Work request » Leaving out the images, return the data below exactly as it is written.

Data listing »
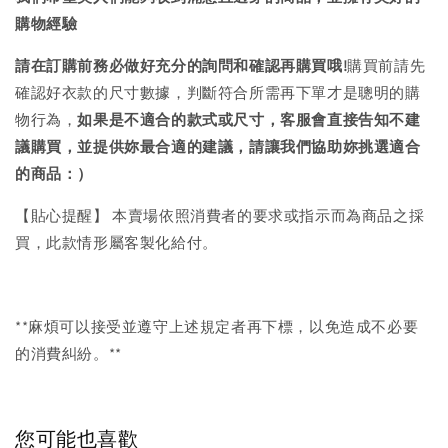
購物經驗
請在訂購前務必做好充分的詢問和確認再購買哦!
購買前請先
確認好衣款的尺寸數據，判斷符合所需再下單才是聰明的購
物行為，
如果是不適合的款式或尺寸，客服會直接告知不建
議購買，
並提供妳最合適的建議，請讓我們協助妳挑選適合
的商品：）
【貼心提醒】 本賣場依照消費者的要求或指示而為商品之採
買，此款情形屬客製化給付。
**麻煩可以接受並遵守上述規定者再下標，以免造成不必要
的消費糾紛。**
您可能也喜歡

Response area »
購物經驗
請在訂購前務必做好充分的詢問和確認再購買哦!
購買前請先
確認好衣款的尺寸數據，判斷符合所需再下單才是聰明的購
物行為，
如果是不適合的款式或尺寸，客服會直接告知不建
議購買，
並提供妳最合適的建議，請讓我們協助妳挑選適合
的商品：）
【貼心提醒】 本賣場依照消費者的要求或指示而為商品之採
買，此款情形屬客製化給付。
**麻煩可以接受並遵守上述規定者再下標，以免造成不必要
的消費糾紛。**
您可能也喜歡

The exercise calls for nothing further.